A person singing the "kehi sariki, prabhu pane nilādrī keśarīki" poem of Baladeba Ratha

Ratha was an Odissi musician and scholar. He composed poems as a Vaishnava, in devotion to Lord Vishnu. He was associated with a group of poets, which included Dinakrushna Dasa and Abhimanyu Samantasinghara. His best-known works include Kabisurjya Granthavali, Kabisurjya Geetabali and Kisora Chandrananda Chaupadi-Chautisa, which combines the two literary forms of chaupadi (a poem having four stanzas (though the term came to refer to any short song in latter times), and chautisa (a 34-stanza poem where every stanza begins with a new letter of the Odia alphabet). Kisora Chandrananda Champu is noted for its emotional quotient and the role it played in enforcing the riti school of Sanskrit literature.
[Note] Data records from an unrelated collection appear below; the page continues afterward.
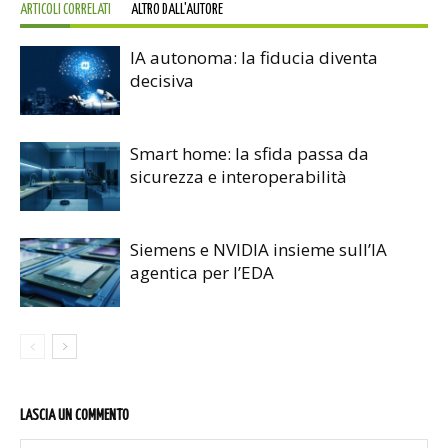
ARTICOLI CORRELATI
ALTRO DALL'AUTORE
IA autonoma: la fiducia diventa
decisiva
Smart home: la sfida passa da
sicurezza e interoperabilità
Siemens e NVIDIA insieme sull’IA
agentica per l’EDA
LASCIA UN COMMENTO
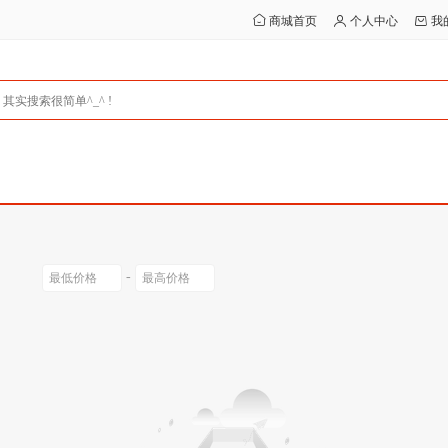
商城首页
个人中心
我
-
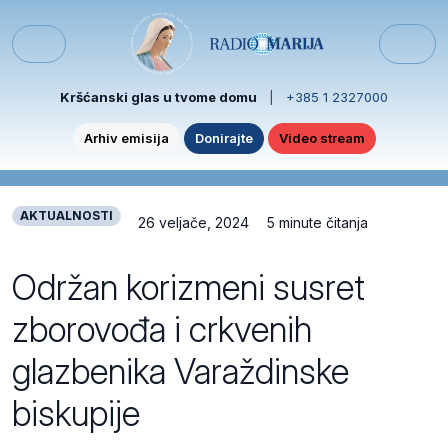
Skip to content
Skip to footer
Menu
Kršćanski glas u tvome domu
|
+385 1 2327000
Arhiv emisija
Donirajte
Video stream
AKTUALNOSTI
26 veljače, 2024
5 minute čitanja
Održan korizmeni susret
zborovođa i crkvenih
glazbenika Varaždinske
biskupije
He was also the author of several champus including Ratnakara Champu, Premodaya Champu and Kisora Chandrananda Champu. Kisora Chandrananda Champu has both Odia and Sanskrit compositions and it was the Odia part of the work that has been credited with cementing his literary reputation in the language.

== Dhumpa sangita ==

Ratha is thought to have invented the dhumpa, a bamboo percussion instrument, that accompanies the Odia folk art form of dhumpa sangita. The dhumpa accompanies recitations of his songs called dhumpa sangeeta. Many of his poetic pieces, especially the champu are set to dance in Odissi.

== Death and Commemoration ==
Ratha died in Brahmapur (Berhampur, Odisha) in the year 1845. Dasarathi Das' Kabisurjya Baladeba Ratha is a biography that examines his life and contributions to Indian literature. Kabisuryanagar, formerly Boirani, a town in the Ganjam district of Odisha has been named in his honour.